MELBOURNE, Australia — The Australian government has tabled a groundbreaking new legislative proposal that would impose a revenue-based tax on three major global digital platforms — Meta, Google, and TikTok — to compensate local news creators for their journalistic work, marking the nation’s second attempt in three years to enforce fair compensation for news content shared on big tech services.
Unveiled on Tuesday, the draft legislation will be submitted to Australia’s Parliament by July 2. The policy, dubbed the News Bargaining Incentive, is structured to push large platforms to negotiate voluntary commercial deals with domestic news organizations. Under the framework, any qualifying platform that declines to strike such agreements will face a 2.25% levy on their annual Australian-generated revenue. If platforms do agree to compensate publishers for news content, they will qualify for tax offsets that reduce their overall financial obligation.
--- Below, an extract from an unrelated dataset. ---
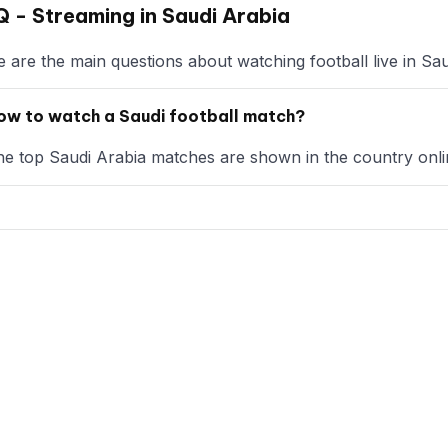
 - Streaming in Saudi Arabia
 are the main questions about watching football live in Sau
ow to watch a Saudi football match?
e top Saudi Arabia matches are shown in the country onlin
This proposal comes in response to the failure of Australia’s 2021 regulatory framework, the News Media Bargaining Code. That original law required platforms to negotiate payment for news content with publishers, threatening binding arbitration if no deal was reached. While most major platforms opted to strike initial deals to avoid arbitration rather than face judicial price-setting, many have since refused to renew agreements, opting instead to remove news content from their platforms to avoid payment obligations.
The Australian government projects the new incentive scheme will generate between AU$200 million and AU$250 million (US$144 million to US$179 million) annually — a figure that matches the highest annual total of platform payments to news outlets under the original 2021 code. Collected funds will be distributed to local news organizations proportional to the number of journalists each outlet employs, according to Communication Minister Anika Wells.
Prime Minister Anthony Albanese defended the policy, arguing that journalistic work must be fairly compensated rather than exploited by multinational corporations for profit. “It shouldn’t just be able to be taken by a large multinational corporation and used to generate profits for that organisation with no compensation appropriate for the people who produce that creative content,” Albanese told reporters. “We think that investment in journalism is critical to a healthy democracy.” The prime minister also pushed back against potential criticism from the U.S. — where all three targeted firms are based — noting that Australia is a sovereign nation acting in its own national interest.
Not surprisingly, the proposal has drawn sharp pushback from the targeted digital giants. All three argue the plan is an unfair “digital services tax” that misrepresents the value exchange between platforms and news publishers, and will not create a sustainable future for the Australian news sector.
Meta argued in an official statement that news organizations voluntarily share content on its platforms because they benefit from the distribution and audience reach the company provides. “The idea that we take their news content is simply wrong,” the company said, adding that the tax would apply even if platforms host no news content at all, calling the policy “a government-mandated transfer of wealth from one industry to another” that would only create a news sector dependent on government subsidies rather than sustainable innovation.
Google echoed the criticism, saying it already maintains active commercial agreements with Australian news creators. The company also pointed out that the policy arbitrarily excludes other major digital platforms active in Australia, including Microsoft, Snapchat, and OpenAI, despite the changing landscape of how consumers access news. “It ignores the fact that Google already has commercial agreements with the news industry, misunderstands how the ad market changed and mandates payments from some companies while arbitrarily excluding platforms,” Google’s statement read. TikTok has not yet issued a public response to the proposal as of Tuesday.